┌──
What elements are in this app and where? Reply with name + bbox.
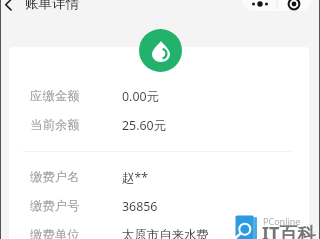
- staticText: 36856: [122, 198, 158, 214]
- button[interactable]: More options: [242, 0, 277, 11]
- button[interactable]: 缴费户名: [20, 169, 292, 185]
- staticText: 0.00元: [122, 88, 159, 104]
- staticText: 缴费户名: [30, 169, 80, 185]
- staticText: 当前余额: [30, 117, 80, 133]
- staticText: 应缴金额: [30, 88, 80, 104]
- button[interactable]: 缴费单位: [20, 227, 292, 239]
- staticText: 赵**: [122, 169, 149, 185]
- button[interactable]: Water utility: [139, 29, 182, 72]
- staticText: 账单详情: [25, 0, 79, 12]
- staticText: PConline: [263, 215, 301, 227]
- button[interactable]: Close: [278, 0, 311, 11]
- staticText: 太原市自来水费: [122, 227, 209, 239]
- button[interactable]: 缴费户号: [20, 198, 292, 214]
- staticText: 缴费单位: [30, 227, 80, 239]
- staticText: IT百科: [262, 221, 316, 239]
- staticText: 缴费户号: [30, 198, 80, 214]
- staticText: 25.60元: [122, 117, 167, 133]
- button[interactable]: Back: [0, 0, 20, 20]
- button[interactable]: 当前余额: [20, 117, 292, 133]
- button[interactable]: 应缴金额: [20, 88, 292, 104]
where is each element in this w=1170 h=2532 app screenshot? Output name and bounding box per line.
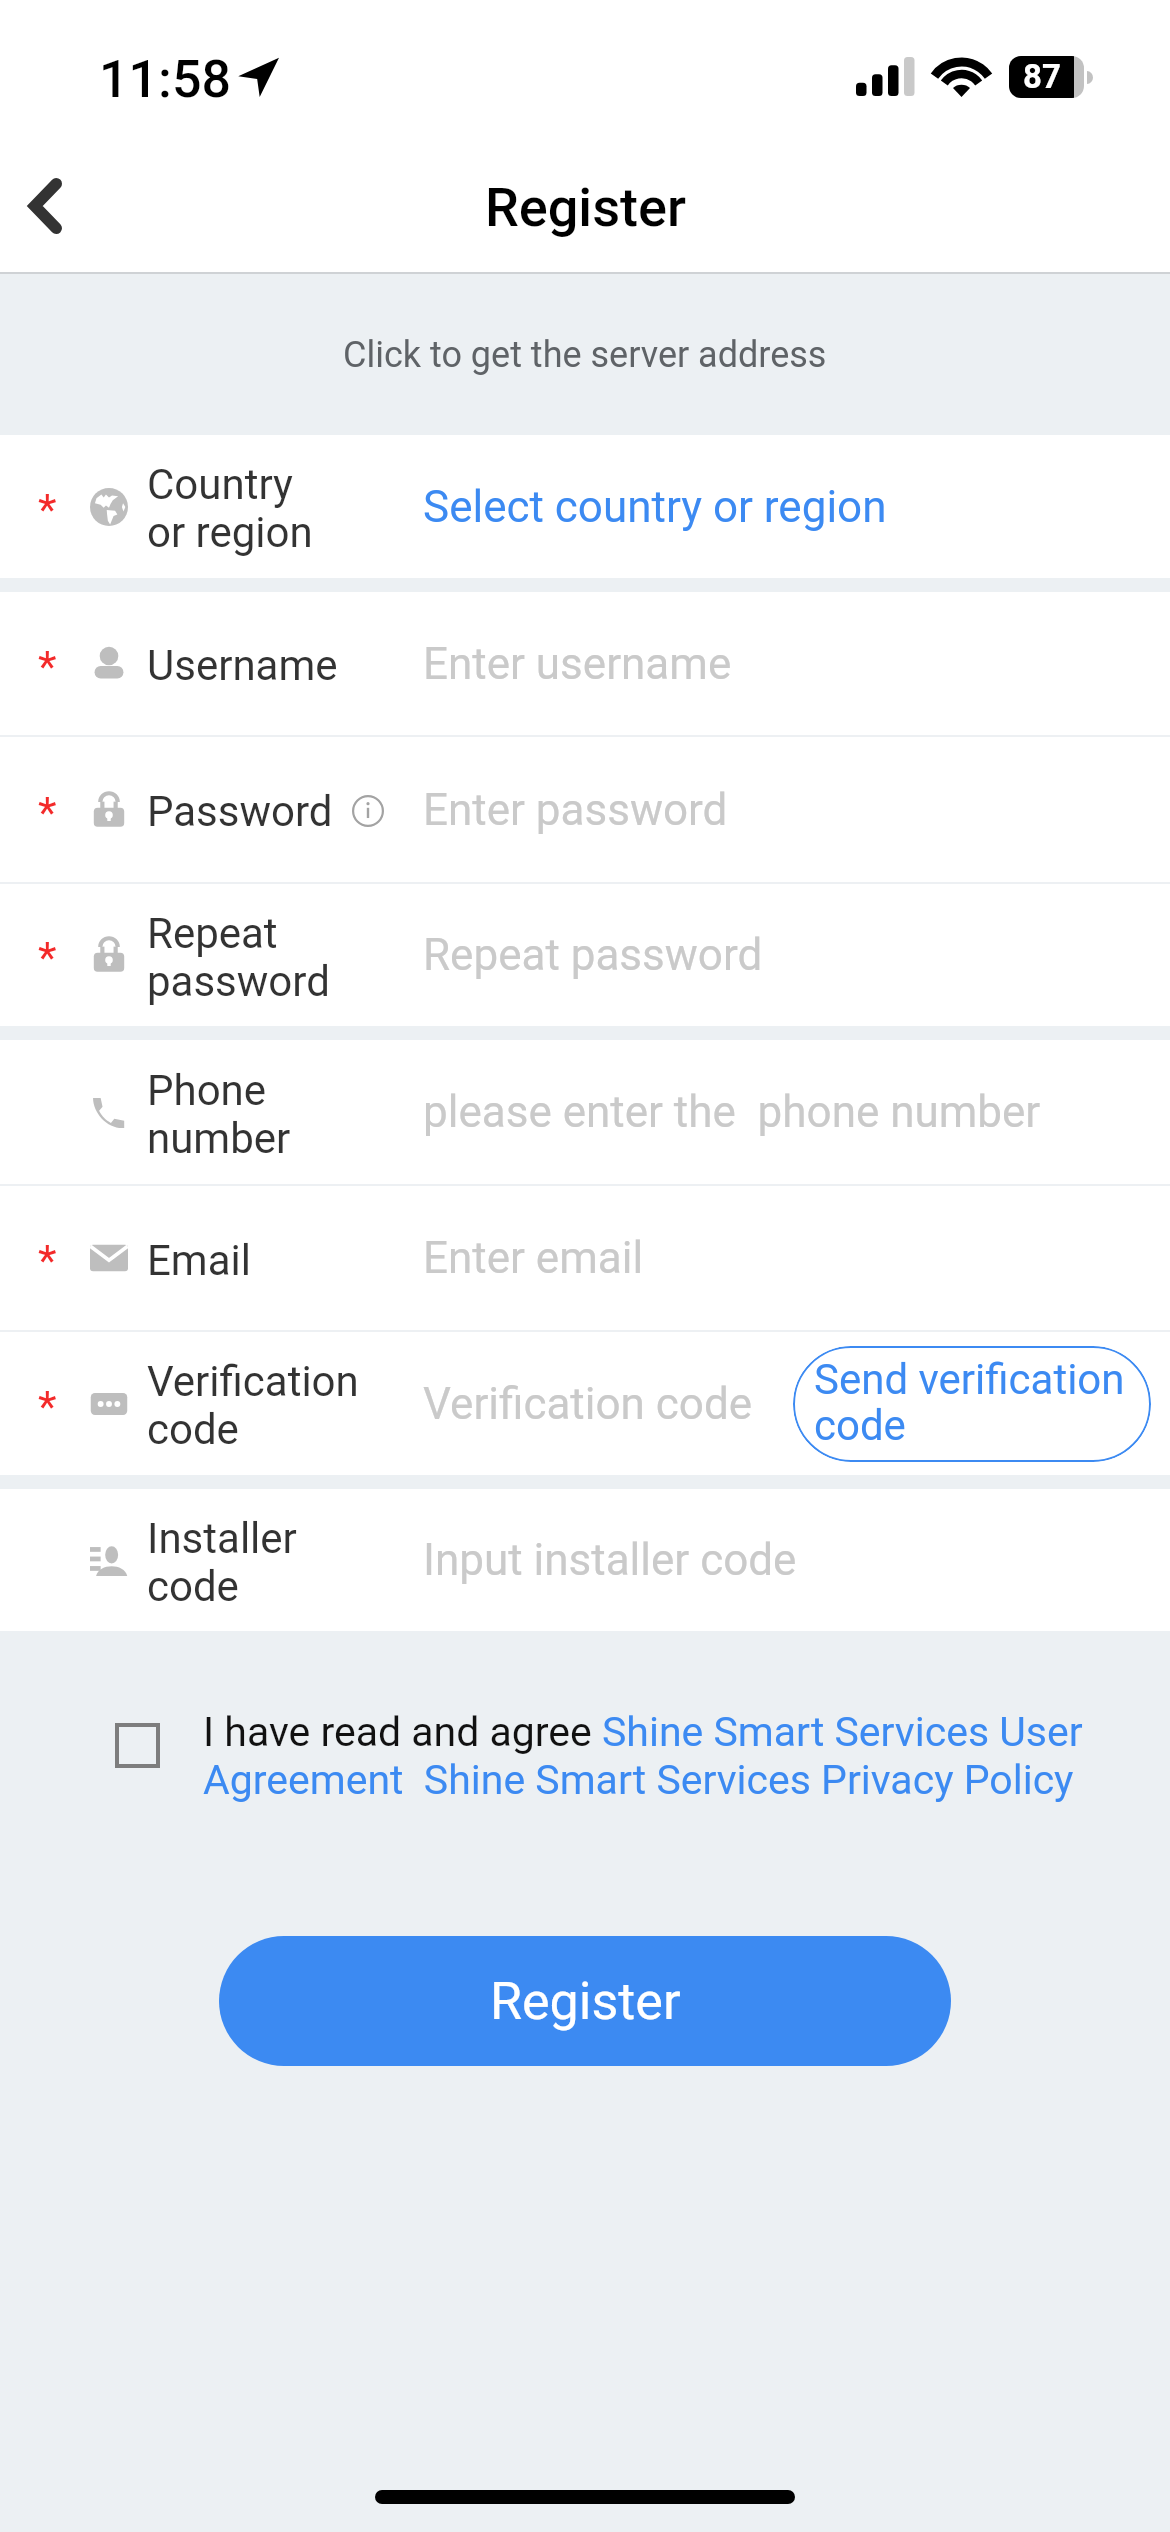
button[interactable]: *: [0, 884, 1170, 1026]
button[interactable]: Password requirements info: [352, 795, 384, 827]
staticText: Enter email: [423, 1232, 644, 1284]
staticText: Installer code: [147, 1514, 297, 1611]
staticText: Country or region: [147, 460, 313, 557]
button[interactable]: Agree to terms checkbox: [115, 1723, 160, 1768]
staticText: Repeat password: [423, 929, 763, 981]
button[interactable]: Select country or region: [423, 435, 887, 578]
button[interactable]: Back: [0, 150, 118, 274]
staticText: *: [38, 787, 57, 837]
staticText: *: [38, 1235, 57, 1285]
staticText: Click to get the server address: [343, 334, 827, 376]
staticText: Password: [147, 787, 333, 836]
button[interactable]: *: [0, 1332, 1170, 1475]
staticText: Select country or region: [423, 481, 887, 533]
staticText: Register: [490, 1971, 681, 2032]
button[interactable]: *: [0, 1186, 1170, 1330]
button[interactable]: *: [0, 737, 1170, 882]
button[interactable]: Send verification code: [793, 1346, 1151, 1462]
staticText: 87: [1023, 57, 1061, 96]
staticText: Email: [147, 1236, 251, 1285]
staticText: *: [38, 484, 57, 534]
staticText: Username: [147, 641, 338, 690]
staticText: Send verification code: [814, 1355, 1125, 1451]
button[interactable]: Installer code: [0, 1489, 1170, 1631]
staticText: *: [38, 932, 57, 982]
staticText: please enter the phone number: [423, 1086, 1041, 1138]
staticText: Repeat password: [147, 909, 330, 1006]
button[interactable]: Phone number: [0, 1040, 1170, 1184]
staticText: Register: [485, 176, 686, 239]
staticText: *: [38, 641, 57, 691]
staticText: *: [38, 1381, 57, 1431]
button[interactable]: I have read and agree Shine Smart Servic…: [203, 1708, 1098, 1804]
staticText: Input installer code: [423, 1534, 797, 1586]
button[interactable]: Click to get the server address: [0, 274, 1170, 435]
staticText: Phone number: [147, 1066, 291, 1163]
staticText: Verification code: [147, 1357, 359, 1454]
button[interactable]: *: [0, 592, 1170, 735]
staticText: Enter password: [423, 784, 728, 836]
staticText: Verification code: [423, 1378, 753, 1430]
button[interactable]: *: [0, 435, 1170, 578]
staticText: Enter username: [423, 638, 732, 690]
button[interactable]: Register: [219, 1936, 951, 2066]
staticText: 11:58: [99, 49, 232, 110]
└──
▸ EXERCISE PROMPT
Each line of the records that contains the string "缴费单位" must be copied.

▸ OUTPUT FOR THIS EXERCISE
- button[interactable]: 缴费单位: [20, 227, 292, 239]
- staticText: 缴费单位: [30, 227, 80, 239]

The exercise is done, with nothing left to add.